Some of us refused to leave. How will she braid her hair? We try not to miss them, but little things gnaw at us like a worry stone. What if he forgets to turn off the stove again? We gave them our stuff like a cashless yard sale, told them what’s a keepsake, what’s just another thing we would leave if it was all burning. We showed them what to keep, and how.

The lack makes the walk to Heaven feel barren. Our wives no longer want to rub the knots out of our hair before bed. Our daughters have no buttercups to test underneath their chins. The trees fall like grown men. 

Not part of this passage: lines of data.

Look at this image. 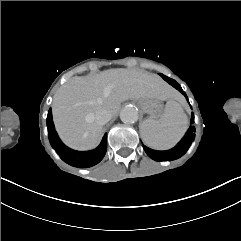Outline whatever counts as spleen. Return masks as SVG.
<instances>
[{
	"label": "spleen",
	"instance_id": "1",
	"mask_svg": "<svg viewBox=\"0 0 241 241\" xmlns=\"http://www.w3.org/2000/svg\"><path fill=\"white\" fill-rule=\"evenodd\" d=\"M188 129V117L182 106L169 100L160 119L148 118L140 126L143 142L156 150L173 148Z\"/></svg>",
	"mask_w": 241,
	"mask_h": 241
}]
</instances>
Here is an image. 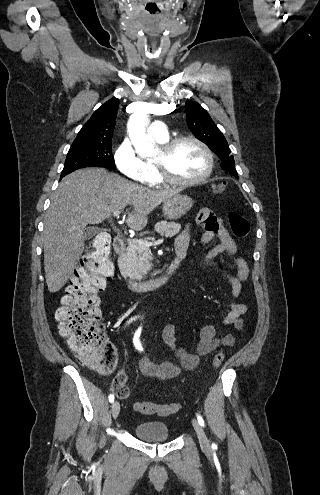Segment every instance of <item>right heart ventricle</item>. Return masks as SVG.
Returning a JSON list of instances; mask_svg holds the SVG:
<instances>
[{"label": "right heart ventricle", "mask_w": 320, "mask_h": 495, "mask_svg": "<svg viewBox=\"0 0 320 495\" xmlns=\"http://www.w3.org/2000/svg\"><path fill=\"white\" fill-rule=\"evenodd\" d=\"M160 143H164L165 141H161V140H158ZM146 165L148 166V168L152 171V174H153V178L151 180V184L153 185H159L161 184L163 181L161 180V178L159 177L158 173H157V170L154 166V164L152 162H147Z\"/></svg>", "instance_id": "e07e8e85"}]
</instances>
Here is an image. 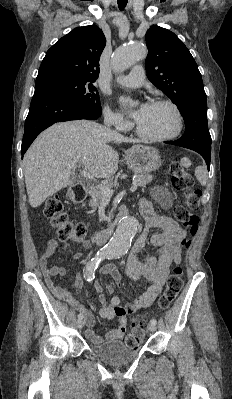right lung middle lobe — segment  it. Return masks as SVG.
I'll return each instance as SVG.
<instances>
[{"mask_svg":"<svg viewBox=\"0 0 232 399\" xmlns=\"http://www.w3.org/2000/svg\"><path fill=\"white\" fill-rule=\"evenodd\" d=\"M92 83L79 79L56 77L36 82L35 87H51L60 90L80 103L96 111H101L99 94Z\"/></svg>","mask_w":232,"mask_h":399,"instance_id":"obj_1","label":"right lung middle lobe"}]
</instances>
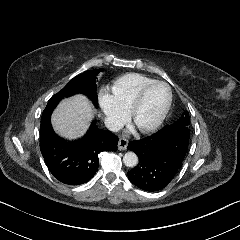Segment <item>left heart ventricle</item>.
Here are the masks:
<instances>
[{"instance_id":"b2bd125f","label":"left heart ventricle","mask_w":240,"mask_h":240,"mask_svg":"<svg viewBox=\"0 0 240 240\" xmlns=\"http://www.w3.org/2000/svg\"><path fill=\"white\" fill-rule=\"evenodd\" d=\"M166 98L167 90L164 86H153L147 93L141 108L135 116L134 125L138 128L154 121L160 114Z\"/></svg>"}]
</instances>
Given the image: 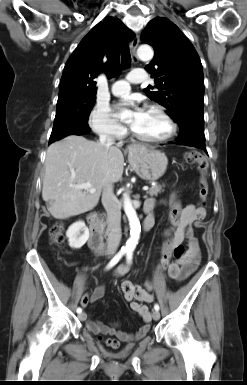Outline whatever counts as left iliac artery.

We don’t know what we’ll see when we get there. The pesticides weren’t just a southern treatment — that’s where we’re currently resting our blame. Ditch preachers call out that the north won again when we walk past. They’ve seen beyond our reaches, will read our palms for a dollar, & tell a fortune in any number of cards. Some of us are only guilty of believing them. One lady who used to work the cash register at the local grocery compares our new found beliefs to the Wheel of Fortune. Constantly changin’ with the spin of seasons. A neighbor’s daughter pretends to be Vanna White, holding her hands up like she’s got white evening gloves on. A letter just a wishing penny on her lips. We all think, like lanterns blinking on in gray dusk, surely there’ll be debutantes in heaven, surely a few kitten heel clicks will mark our way home. But maybe that’s just the farm in us speaking, the black and white parts.